Os preços em sites de revenda são ainda mais chocantes, com um único ingresso para a final custando aos torcedores até US$ 82.000.

Na tentativa de tornar o torneio mais acessível, a FIFA introduziu um número muito limitado de ingressos de US$ 60. No entanto, quando torcedores europeus ansiosos tentaram comprá-los, descobriram que o valor mais baixo disponível era, na verdade, US$ 4.185 — sete vezes o preço do ingresso mais barato no Catar.

Os preços dos ingressos têm sido tão polêmicos que a Comissão Europeia recebeu uma denúncia formal. Ela acusa a FIFA de manter um monopólio nas vendas, o que permite o aumento abusivo dos preços.

A FIFA se desconectou com os torcedores?

É difícil refutar a preocupação de que a FIFA perdeu a conexão com o torcedor comum, quando assistir a um único jogo pode custar anos de trabalho com um salário médio.

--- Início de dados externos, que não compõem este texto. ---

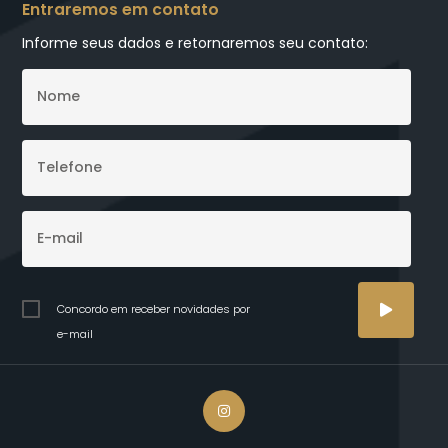
Entraremos em contato
Informe seus dados e retornaremos seu contato:
Concordo em receber novidades por
e-mail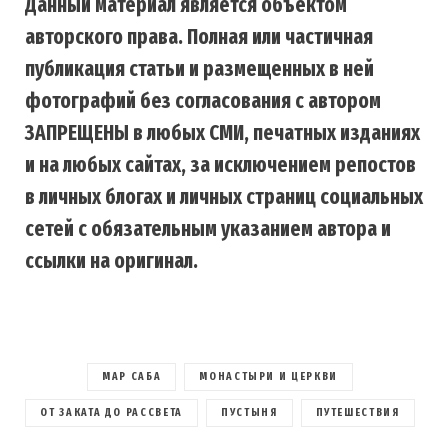
Данный материал является объектом
авторского права. Полная или частичная
публикация статьи и размещенных в ней
фотографий без согласования с автором
ЗАПРЕЩЕНЫ в любых СМИ, печатных изданиях
и на любых сайтах, за исключением репостов
в личных блогах и личных страниц социальных
сетей с обязательным указанием автора и
ссылки на оригинал.
МАР САБА
МОНАСТЫРИ И ЦЕРКВИ
ОТ ЗАКАТА ДО РАССВЕТА
ПУСТЫНЯ
ПУТЕШЕСТВИЯ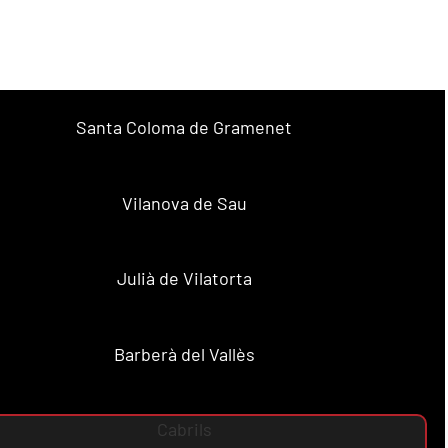
Santa Coloma de Gramenet
Vilanova de Sau
Julià de Vilatorta
Barberà del Vallès
Cabrils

Mesmo para quem torce pela Espanha, favorita ao título, assistir aos jogos da fase de grupos custaria mais de um mês de trabalho com o salário médio.

Isso sem levar em conta o preço das viagens entre as cidades-sede, que, em quase todos os casos, exigem um voo de distância entre si.

Resolver a escalada dos custos de ingressos e transporte público deve ser uma prioridade para a FIFA antes da Copa do Mundo de 2030, que será sediada em Espanha, Portugal e Marrocos.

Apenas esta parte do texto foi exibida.